La cara de Juan era como un libro abierto que dejaba ver la letra impresa; y en ella se mostraba la angustia de quien sabe que ha cometido un enorme error en el pasado y hoy contempla los resultados de aquel trabajo. Un fatídico día de octubre, algo le recuerda que la sociedad en la que vivimos está podrida y esa putrefacción le ha tocado de lleno, pues todo es, al final, una gran mentira... y la mayor mentira de todas la justicia.

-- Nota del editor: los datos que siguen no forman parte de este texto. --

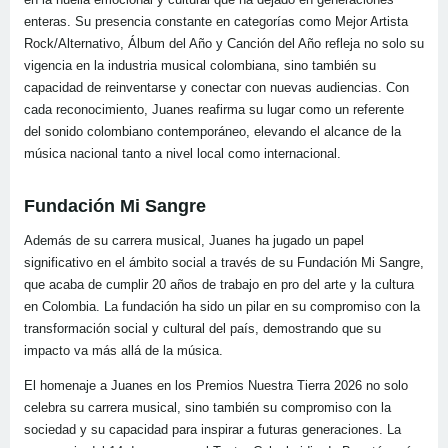
enteras. Su presencia constante en categorías como Mejor Artista
Rock/Alternativo, Álbum del Año y Canción del Año refleja no solo su
vigencia en la industria musical colombiana, sino también su
capacidad de reinventarse y conectar con nuevas audiencias. Con
cada reconocimiento, Juanes reafirma su lugar como un referente
del sonido colombiano contemporáneo, elevando el alcance de la
música nacional tanto a nivel local como internacional.
Fundación Mi Sangre
Además de su carrera musical, Juanes ha jugado un papel
significativo en el ámbito social a través de su Fundación Mi Sangre,
que acaba de cumplir 20 años de trabajo en pro del arte y la cultura
en Colombia. La fundación ha sido un pilar en su compromiso con la
transformación social y cultural del país, demostrando que su
impacto va más allá de la música.
El homenaje a Juanes en los Premios Nuestra Tierra 2026 no solo
celebra su carrera musical, sino también su compromiso con la
sociedad y su capacidad para inspirar a futuras generaciones. La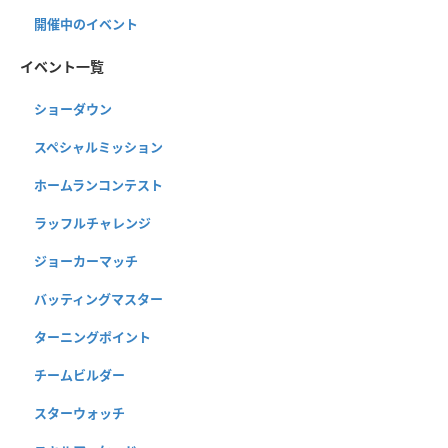
開催中のイベント
イベント一覧
ショーダウン
スペシャルミッション
ホームランコンテスト
ラッフルチャレンジ
ジョーカーマッチ
バッティングマスター
ターニングポイント
チームビルダー
スターウォッチ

Porque en el código de Juan – el código de los hombres buenos - justicia significa hacer valer el bien y la verdad, sin embargo, - por azares del destino - un día de hace quince años cedió a la presión y tomó un atajo con conocimiento cierto del asunto. Un día tan solo que hoy cobraba dimensión y relieve frente a su mirada apesadumbrada.
Me acerqué a él siguiendo un impulso absurdo y le tranquilicé diciendo que nadie relacionaría los casos si él y yo no decíamos nada. Nadie nos importunaría si él, conocedor como era de su profesión, mantenía la calma, era prudente y retomaba el aplomo necesario para dar esas dos o tres órdenes necesarias para levantar el cadáver y listo. Allí estaba hecho todo lo que había que hacer, era tiempo de que el cuerpo visitase la morgue y la familia pudiera dar salida con el sepelio y los llantos a uno de ellos; el nuestro era el tiempo de investigar.
Mientras volvíamos al coche - Nené y yo - después de interrogar rutinariamente a los vecinos y a la gente de los establecimientos cercanos empecé a recordar todos los nombres de aquellos que habían intervenido en el caso del del 93. El desdichado "Piru" acabó en la cárcel de Soto durante casi diez años, para salir después con la condicional; falleciendo pocos meses después como consecuencia de una sobredosis sin aclarar del todo, según creía recordar.
Ana Allen, mi compañera en aquel caso, tuvo entonces un fuerte encontronazo conmigo. Aquel enfrentamiento deparó nuestra separación definitiva en el cuerpo. Ella se preparó para un ascenso al quedar relegada en la Central y ahora era Inspectora en la UDYCO, en la Unidad Central de Droga y Crimen Organizado. Resultaba trascendental localizarla para advertirle de la situación producida tras la muerte de la mujer de Juan Bravo pues ella podía recordar cosas que convenía callar, al menos por el momento.
Abrí la agenda de mi Smartphone mientras conducía y busqué su teléfono, descolgué y la llamé. Rápidamente le puse al corriente de lo sucedido hablando de lugares comunes y viejas aventuras. No sabía exactamente si mi teléfono estaba pinchado así que procuraba hablar de ese modo casi siempre evitando dar información concreta y tratando generalidades sin aparente importancia pero ambos conocíamos con precisión la cuestión de la que tratábamos.
En realidad, ella no me soportaba, pero en nuestra relación habíamos establecido de antiguo la reciprocidad mutua como norma de conducta por lo que nos respetábamos en nuestro trabajo y, a cambio, yo a ella tampoco la tragaba; sin embargo, a los oídos de Nené, que permanecía impertérrito a mi lado como si nada de aquello le importara un pimiento, parecíamos dos buenos camaradas. De eso se trataba.
Quizá no costaba parecer lo que habíamos sido años atrás, como corresponde al perro viejo que no quiere al amo pero disimula. Nos resultaba fácil fingir los modos y maneras en que nos conducíamos mutuamente años atrás, como si hubiéramos sido aquellos compañeros que compartíamos cerveza los viernes y fútbol los domingos de guardia.
Ana colgó con un “entiendo, silencio” dando por sentado que ella nunca diría nada ni nombraría este caso ni ningún otro caso parecido que pudiera conducir o dar pistas sobre esta cuestión en particular. Había comprendido que pese al poder que ahora atesoraba y, con el cual podía hacer mucho daño a ambos, ni Juan Goñi ni yo pasaríamos por alto ningún desliz en cuanto al asunto se refiere.